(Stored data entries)
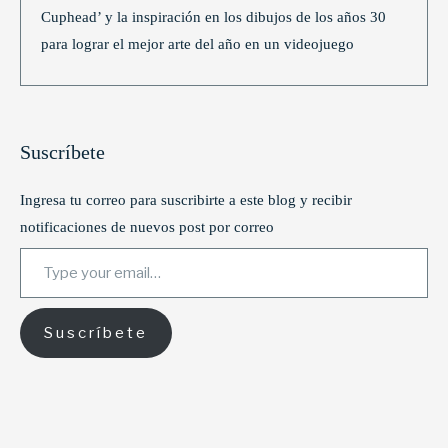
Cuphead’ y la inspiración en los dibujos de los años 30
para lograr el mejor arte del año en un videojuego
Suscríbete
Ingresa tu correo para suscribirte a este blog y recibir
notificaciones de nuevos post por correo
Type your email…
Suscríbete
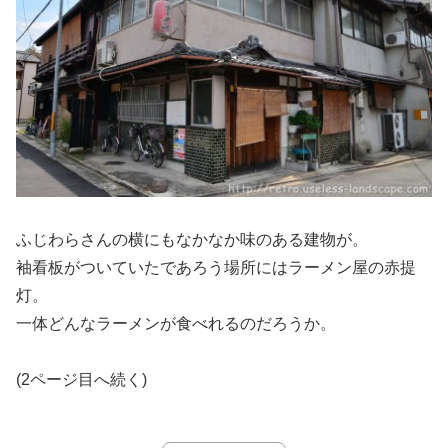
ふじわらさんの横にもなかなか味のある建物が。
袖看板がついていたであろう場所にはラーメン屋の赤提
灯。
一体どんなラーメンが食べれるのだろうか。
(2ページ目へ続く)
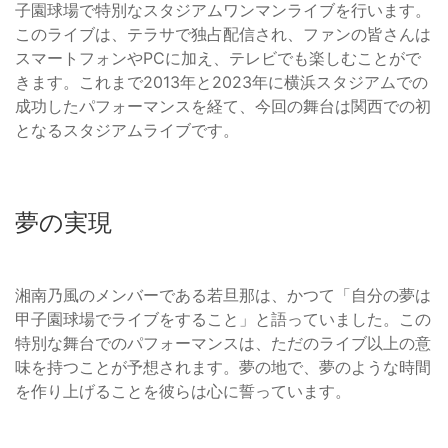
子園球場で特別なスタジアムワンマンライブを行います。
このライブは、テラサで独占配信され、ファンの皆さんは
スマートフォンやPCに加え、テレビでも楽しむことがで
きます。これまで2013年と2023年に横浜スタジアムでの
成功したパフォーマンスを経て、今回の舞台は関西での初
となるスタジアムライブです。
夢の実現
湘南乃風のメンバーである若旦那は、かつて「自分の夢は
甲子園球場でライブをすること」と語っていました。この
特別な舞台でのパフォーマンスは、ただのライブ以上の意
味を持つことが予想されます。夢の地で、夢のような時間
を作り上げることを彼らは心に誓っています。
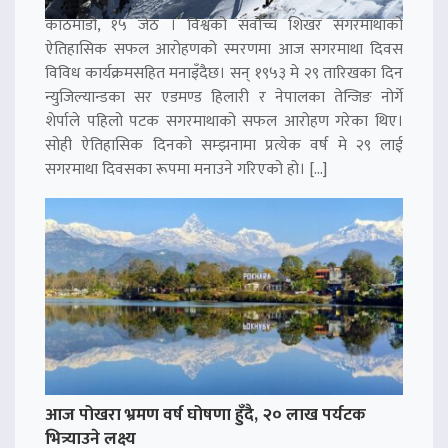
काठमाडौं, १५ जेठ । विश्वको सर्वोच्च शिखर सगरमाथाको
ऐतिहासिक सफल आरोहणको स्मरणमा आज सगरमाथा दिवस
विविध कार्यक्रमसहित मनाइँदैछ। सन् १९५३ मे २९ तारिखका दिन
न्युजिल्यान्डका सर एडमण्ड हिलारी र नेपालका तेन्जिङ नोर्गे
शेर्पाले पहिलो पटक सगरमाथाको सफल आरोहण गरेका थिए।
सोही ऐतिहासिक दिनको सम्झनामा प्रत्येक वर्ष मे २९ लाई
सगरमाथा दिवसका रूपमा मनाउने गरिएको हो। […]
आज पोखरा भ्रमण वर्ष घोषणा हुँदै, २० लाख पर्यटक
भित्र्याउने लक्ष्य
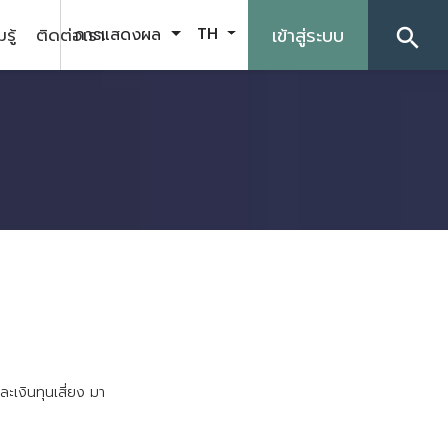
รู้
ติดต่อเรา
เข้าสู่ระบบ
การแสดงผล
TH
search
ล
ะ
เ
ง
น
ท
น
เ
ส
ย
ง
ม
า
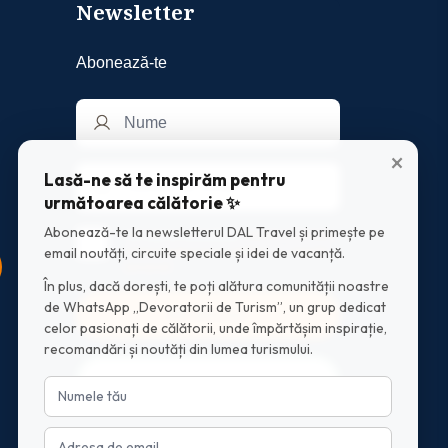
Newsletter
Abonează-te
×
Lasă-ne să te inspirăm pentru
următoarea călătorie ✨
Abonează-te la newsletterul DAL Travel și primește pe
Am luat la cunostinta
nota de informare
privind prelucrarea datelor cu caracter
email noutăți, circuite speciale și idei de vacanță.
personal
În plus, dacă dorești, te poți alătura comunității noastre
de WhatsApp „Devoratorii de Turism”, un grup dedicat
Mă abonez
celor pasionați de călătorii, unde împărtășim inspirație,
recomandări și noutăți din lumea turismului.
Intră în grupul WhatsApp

---

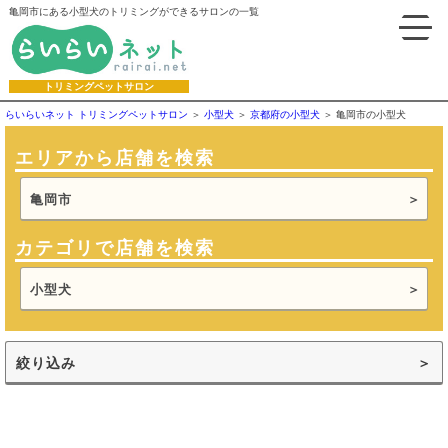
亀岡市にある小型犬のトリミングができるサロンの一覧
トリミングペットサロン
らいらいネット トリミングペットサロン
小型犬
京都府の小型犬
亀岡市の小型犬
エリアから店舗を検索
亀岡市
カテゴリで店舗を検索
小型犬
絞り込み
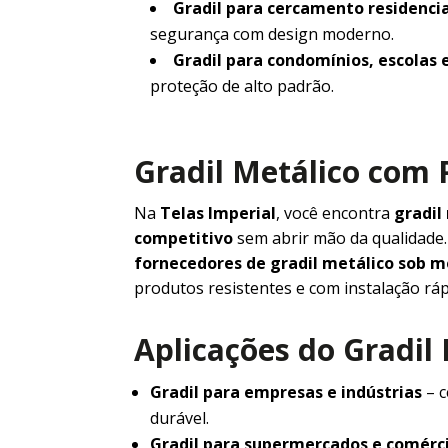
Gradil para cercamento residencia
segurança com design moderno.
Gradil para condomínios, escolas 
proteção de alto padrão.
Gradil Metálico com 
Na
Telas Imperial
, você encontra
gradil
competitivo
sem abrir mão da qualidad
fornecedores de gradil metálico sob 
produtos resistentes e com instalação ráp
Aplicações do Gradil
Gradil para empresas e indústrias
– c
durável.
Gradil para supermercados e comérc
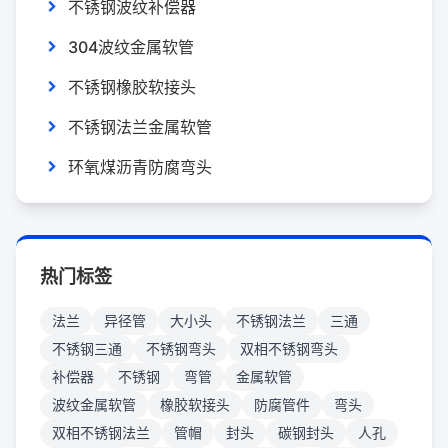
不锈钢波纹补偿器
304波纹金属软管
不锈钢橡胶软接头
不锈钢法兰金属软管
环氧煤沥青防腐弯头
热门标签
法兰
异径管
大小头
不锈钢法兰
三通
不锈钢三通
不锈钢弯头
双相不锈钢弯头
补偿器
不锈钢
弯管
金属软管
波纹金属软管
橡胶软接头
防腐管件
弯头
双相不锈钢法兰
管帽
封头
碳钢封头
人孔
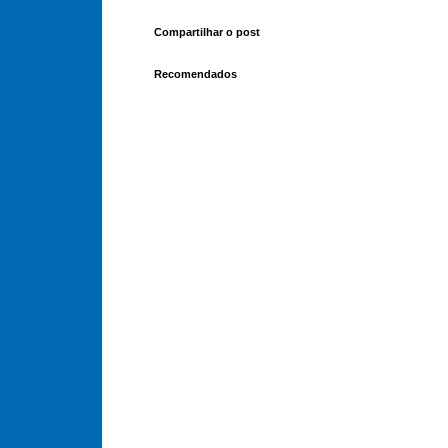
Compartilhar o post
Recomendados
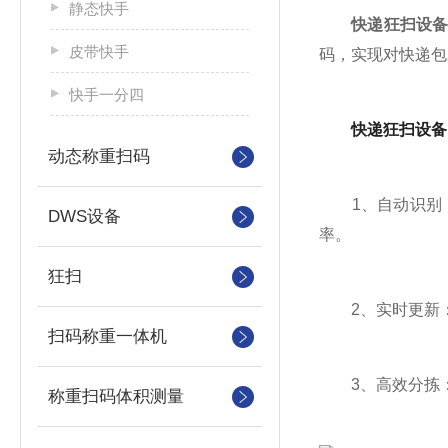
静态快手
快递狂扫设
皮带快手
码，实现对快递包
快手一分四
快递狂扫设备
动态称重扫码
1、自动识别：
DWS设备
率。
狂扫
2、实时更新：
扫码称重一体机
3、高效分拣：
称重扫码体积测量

--

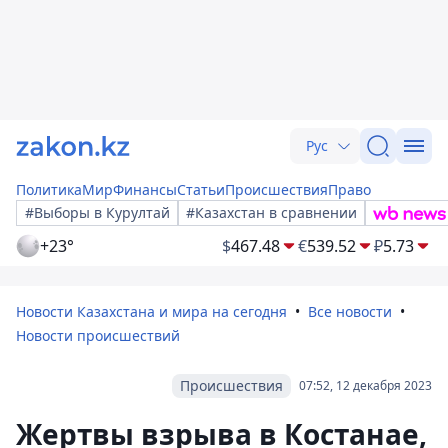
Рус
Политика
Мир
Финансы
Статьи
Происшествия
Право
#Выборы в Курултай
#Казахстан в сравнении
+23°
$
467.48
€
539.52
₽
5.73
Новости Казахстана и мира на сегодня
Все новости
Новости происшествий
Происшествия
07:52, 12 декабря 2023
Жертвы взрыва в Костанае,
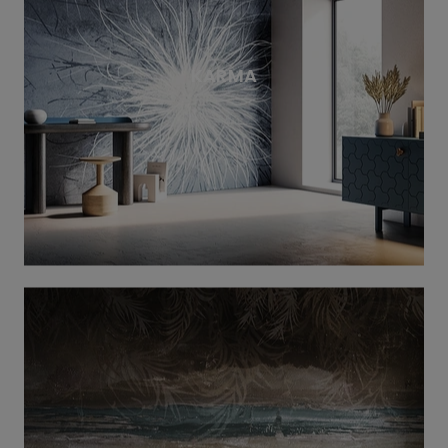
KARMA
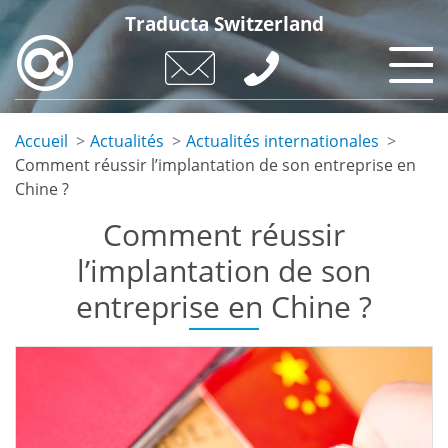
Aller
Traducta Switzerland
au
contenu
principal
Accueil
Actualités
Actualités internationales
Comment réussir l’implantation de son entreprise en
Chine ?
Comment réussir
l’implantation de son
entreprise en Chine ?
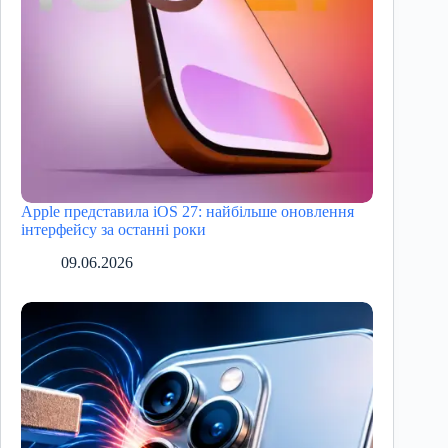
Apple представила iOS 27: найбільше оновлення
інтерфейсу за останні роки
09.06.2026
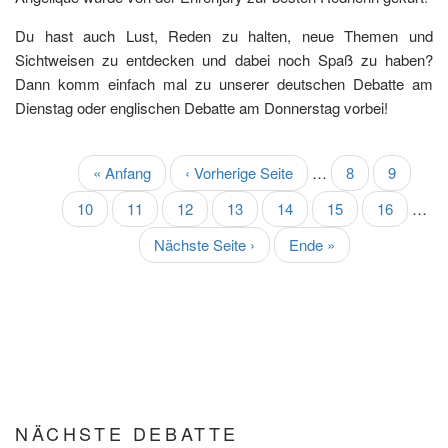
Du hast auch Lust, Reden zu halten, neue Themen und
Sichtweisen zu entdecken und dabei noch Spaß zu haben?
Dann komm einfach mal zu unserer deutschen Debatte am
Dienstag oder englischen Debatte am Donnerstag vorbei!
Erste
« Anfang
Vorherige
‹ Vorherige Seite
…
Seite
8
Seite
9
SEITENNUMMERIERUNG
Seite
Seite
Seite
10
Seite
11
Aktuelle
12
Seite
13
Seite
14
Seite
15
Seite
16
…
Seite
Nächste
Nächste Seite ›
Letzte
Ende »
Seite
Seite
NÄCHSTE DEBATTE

What you will do - Copy every line where the word "noutăți" is present in the entries above.

Solution for this task -
email noutăți, circuite speciale și idei de vacanță.
recomandări și noutăți din lumea turismului.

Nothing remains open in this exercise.